Well I am unsqueezing the third dimension so my tensor is [batch_size x seq_len x 1] sized, and send in a mask along with it with dimensions [batch_size*nheads, seq_len,seq_len].

This gets me the error:

AssertionError: Expected `attn_mask`

shape to be (5, 8, 8) but got torch.Size([40, 100, 100])

Note that here nheads is 5 batch size is 8 seq_le 100, so actually the wanted size is [nheads, batch,batch], but that cannot be right.

If I don’t unsqueeze and send in my data as batc_size x seq_len, and my mask as [nheahs*batch_size,seq_len] then I run into:

RuntimeError: The shape of the 2D attn_mask is torch.Size([40, 100]), but should be (8, 8).

Here again the “correct” size is [batch_size x batch_size].

Here is the updated verison of my current data collator:

```
class MyDataCollator(DefaultDataCollator):
def __init__(self,model,mask_prob = 0.15):
self.model_nhead = model.nhead
self.d_model = model.d_model
self.mask_prob = mask_prob
def __call__(self,input):
batch = default_data_collator(input)
# Mask should be size : [batch_size * nhead, seq_len, seq_len], but that doesn't work
batch['src'] = batch['src'].unsqueeze(2)
batch_size = batch['src'].shape[0] #This is now 8 due to low memory of my laptop
seq_len = batch['src'].shape[1] #This is 500, however embedding transforms it into d_model
mask = rand(self.model_nhead * batch_size, self.d_model,self.d_model) < self.mask_prob
batch['src_mask'] = mask
return batch
```

Also your comment on whether I send in batched inputs intrigued me and I followed into the Pytorch code.
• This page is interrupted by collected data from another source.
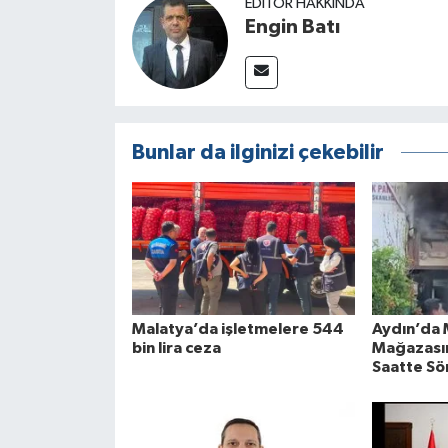
EDITÖR HAKKINDA
Engin Batı
Bunlar da ilginizi çekebilir
Malatya’da işletmelere 544
Aydın’da 
bin lira ceza
Mağazasın
Saatte Sö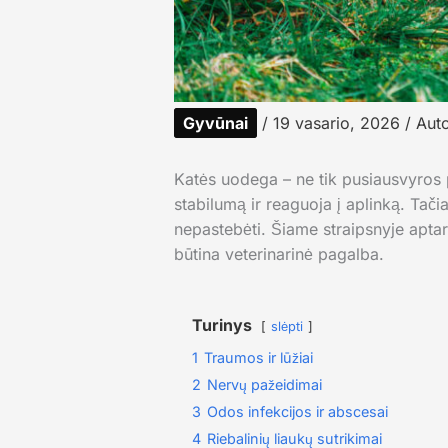
Gyvūnai
/
19 vasario, 2026
/ Auto
Katės uodega – ne tik pusiausvyros p
stabilumą ir reaguoja į aplinką. Tač
nepastebėti. Šiame straipsnyje apta
būtina veterinarinė pagalba.
Turinys
slėpti
1
Traumos ir lūžiai
2
Nervų pažeidimai
3
Odos infekcijos ir abscesai
4
Riebalinių liaukų sutrikimai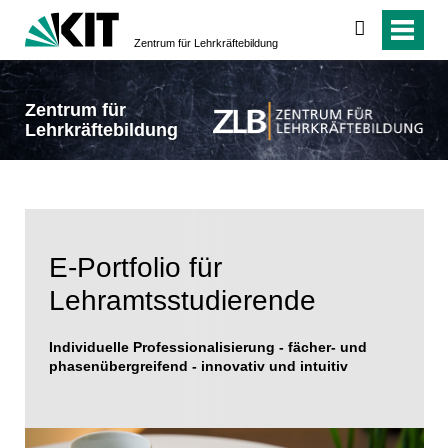
suchen
Zentrum für Lehrkräftebildung
Zentrum für
Lehrkräftebildung
E-Portfolio für
Lehramtsstudierende
Individuelle Professionalisierung - fächer- und
phasenübergreifend - innovativ und intuitiv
I found that I get the error from inside an if statement which checks whether my data is 2 or three dimensional, and what is interesting from the 2D branch. So even tho I send in batched inputs somehow Pytorch detects it as unbatched.
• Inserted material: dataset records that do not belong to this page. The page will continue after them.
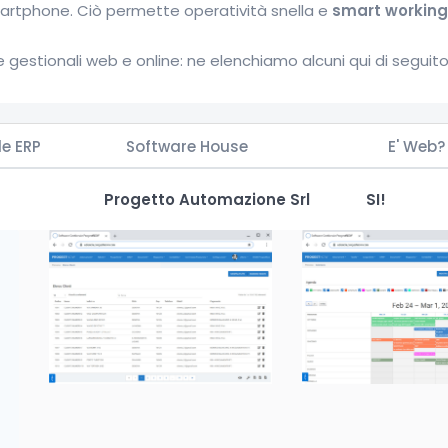
artphone. Ciò permette operatività snella e
smart working
 gestionali web e online: ne elenchiamo alcuni qui di seguito
le ERP
Software House
E' Web?
Progetto Automazione Srl
SI!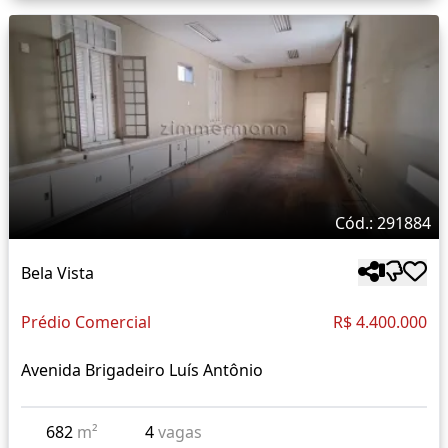
Cód.: 291884
Bela Vista
Prédio Comercial
R$ 4.400.000
Avenida Brigadeiro Luís Antônio
682
m²
4
vagas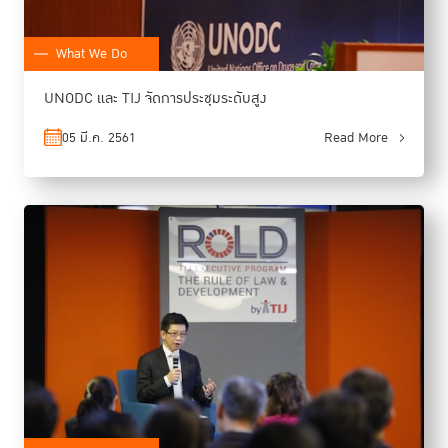
What We Do
UNODC และ TIJ จัดการประชุมระดับสูง
05 มี.ค. 2561
Read More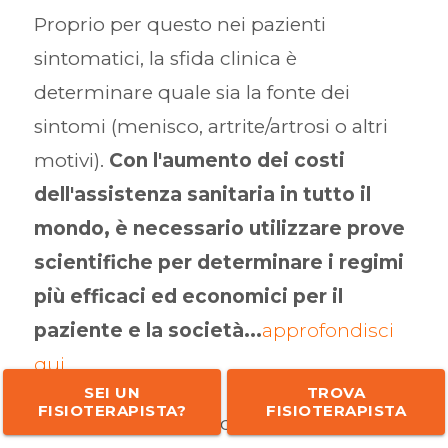
Proprio per questo nei pazienti
sintomatici, la sfida clinica è
determinare quale sia la fonte dei
sintomi (menisco, artrite/artrosi o altri
motivi).
Con l'aumento dei costi
dell'assistenza sanitaria in tutto il
mondo, è necessario utilizzare prove
scientifiche per determinare i regimi
più efficaci ed economici per il
paziente e la società...
approfondisci
qui
.
SEI UN
TROVA
FISIOTERAPISTA?
FISIOTERAPISTA
A tal proposito, van de Graaf e colleghi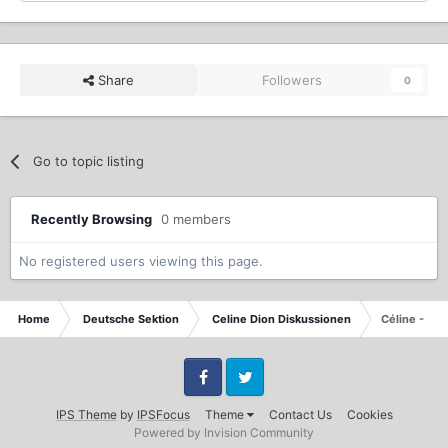
Share
Followers
0
Go to topic listing
Recently Browsing
0 members
No registered users viewing this page.
Home
Deutsche Sektion
Celine Dion Diskussionen
Céline - Li
Facebook
Twitter
IPS Theme
by
IPSFocus
Theme
Contact Us
Cookies
Powered by Invision Community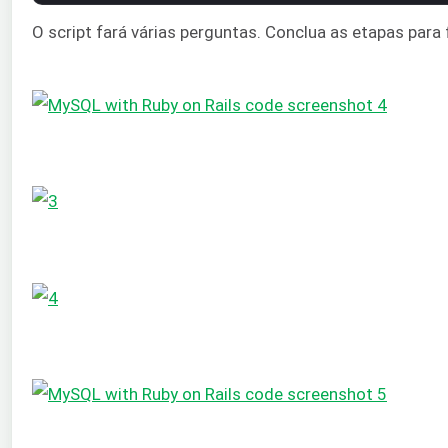
O script fará várias perguntas. Conclua as etapas para fi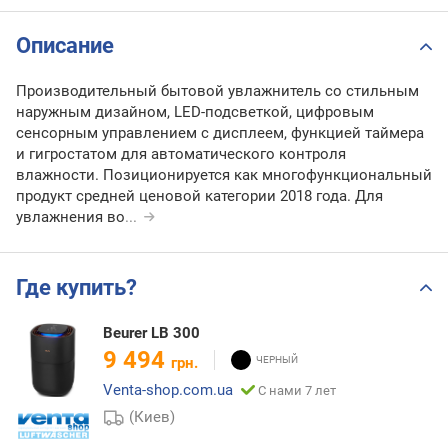
Описание
Производительный бытовой увлажнитель со стильным
наружным дизайном, LED-подсветкой, цифровым
сенсорным управлением с дисплеем, функцией таймера
и гигростатом для автоматического контроля
влажности. Позиционируется как многофункциональный
продукт средней ценовой категории 2018 года. Для
увлажнения во
...
Где купить?
Beurer LB 300
9 494
грн.
Venta-shop.com.ua
С нами 7 лет
(Киев)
This I found in the `torch/nn/functional.py`

file in the function _mha_shape_check.

But then I printed out the shape of my input tensor right before passing it to the nn.TransformerEncoder and it was the correct [batch_size x seq_len, 1].

Also since my first dimension is the batch_dimension I am passing the batch_first=True parameter to the nn.TransformerEncoderLayer. However it really seemed like that it has no effect so I tested it by swapping the axes of my input so I had [seq_len x batch_size x 1]. Then it passed the shape check but failed later on a different one.

AssertionError: was expecting embedding dimension of 100, but got 1. I honestly don’t know what the hell is going on with this one, but I though I will share maybe it helps.